Supplied entries:
************

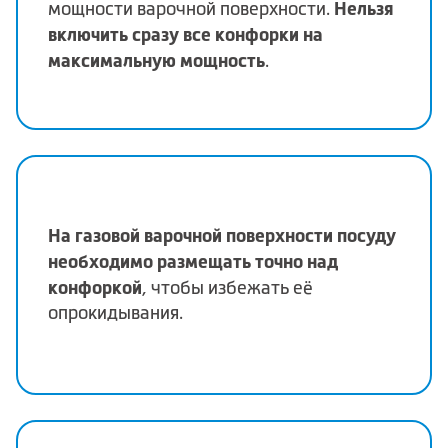
Нельзя
мощности варочной поверхности.
включить сразу все конфорки на
максимальную мощность
.
На газовой варочной поверхности посуду
необходимо размещать точно над
конфоркой
, чтобы избежать её
опрокидывания.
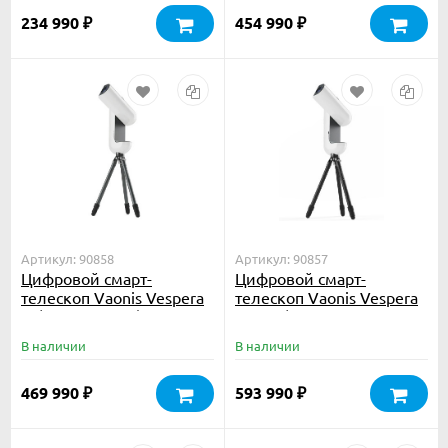
234 990
454 990
₽
₽
Артикул: 90858
Артикул: 90857
Цифровой смарт-
Цифровой смарт-
телескоп Vaonis Vespera
телескоп Vaonis Vespera
III (со штативом)
PRO II (с кейсом и
штативом)
В наличии
В наличии
469 990
593 990
₽
₽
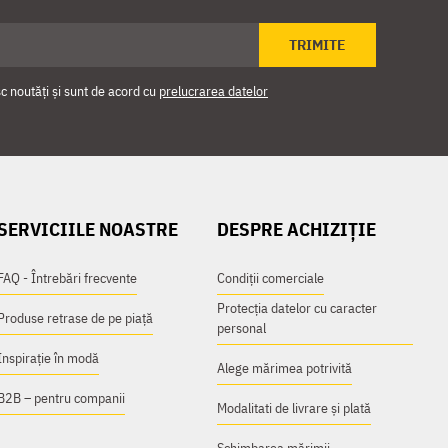
TRIMITE
 noutăți și sunt de acord cu
prelucrarea datelor
SERVICIILE NOASTRE
DESPRE ACHIZIȚIE
FAQ - Întrebări frecvente
Condiții comerciale
Protecția datelor cu caracter
Produse retrase de pe piață
personal
Inspirație în modă
Alege mărimea potrivită
B2B – pentru companii
Modalitati de livrare și plată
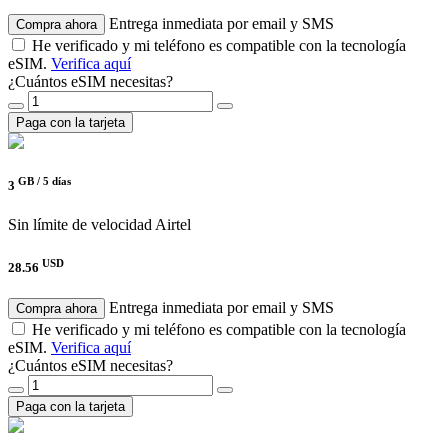
Entrega inmediata por email y SMS
Compra ahora
He verificado y mi teléfono es compatible con la tecnología
eSIM.
Verifica aquí
¿Cuántos eSIM necesitas?
Paga con la tarjeta
GB /
5 días
3
Sin límite de velocidad
Airtel
USD
28.56
Entrega inmediata por email y SMS
Compra ahora
He verificado y mi teléfono es compatible con la tecnología
eSIM.
Verifica aquí
¿Cuántos eSIM necesitas?
Paga con la tarjeta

************

Assignment: Your copy of the listing should match it exactly, apart from the pictures, which are left out.

Answer section:
Нельзя
мощности варочной поверхности.
включить сразу все конфорки на
максимальную мощность
.
На газовой варочной поверхности посуду
необходимо размещать точно над
конфоркой
, чтобы избежать её
опрокидывания.
234 990
454 990
₽
₽
Артикул: 90858
Артикул: 90857
Цифровой смарт-
Цифровой смарт-
телескоп Vaonis Vespera
телескоп Vaonis Vespera
III (со штативом)
PRO II (с кейсом и
штативом)
В наличии
В наличии
469 990
593 990
₽
₽
TRIMITE
 noutăți și sunt de acord cu
prelucrarea datelor
SERVICIILE NOASTRE
DESPRE ACHIZIȚIE
FAQ - Întrebări frecvente
Condiții comerciale
Protecția datelor cu caracter
Produse retrase de pe piață
personal
Inspirație în modă
Alege mărimea potrivită
B2B – pentru companii
Modalitati de livrare și plată
Entrega inmediata por email y SMS
Compra ahora
He verificado y mi teléfono es compatible con la tecnología
eSIM.
Verifica aquí
¿Cuántos eSIM necesitas?
Paga con la tarjeta
GB /
5 días
3
Sin límite de velocidad
Airtel
USD
28.56
Entrega inmediata por email y SMS
Compra ahora
He verificado y mi teléfono es compatible con la tecnología
eSIM.
Verifica aquí
¿Cuántos eSIM necesitas?
Paga con la tarjeta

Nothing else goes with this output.